WHAT IS NEEDED>
Which lines of the entries below contain the string "Créée"? Copy each one.

Collected data entries

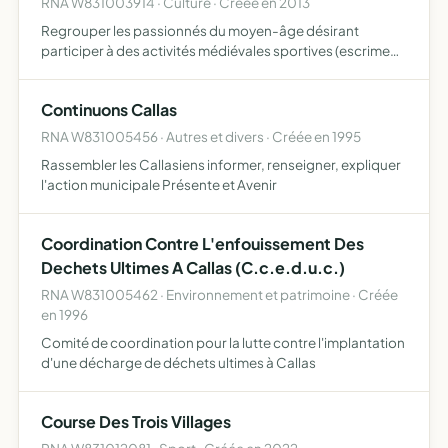
RNA W831003914 · Culture · Créée en 2013
Regrouper les passionnés du moyen-âge désirant
participer à des activités médiévales sportives (escrime
médiévales, tir à l'arc, etc) culturelles et artistiques
(participation à des regroupements médiévaux,
Continuons Callas
historiques, c…
RNA W831005456 · Autres et divers · Créée en 1995
Rassembler les Callasiens informer, renseigner, expliquer
l'action municipale Présente et Avenir
Coordination Contre L'enfouissement Des
Dechets Ultimes A Callas (C.c.e.d.u.c.)
RNA W831005462 · Environnement et patrimoine · Créée
en 1996
Comité de coordination pour la lutte contre l'implantation
d'une décharge de déchets ultimes à Callas
Course Des Trois Villages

PROBLEM SOLUTION>
RNA W831003914 · Culture · Créée en 2013
RNA W831005456 · Autres et divers · Créée en 1995
RNA W831005462 · Environnement et patrimoine · Créée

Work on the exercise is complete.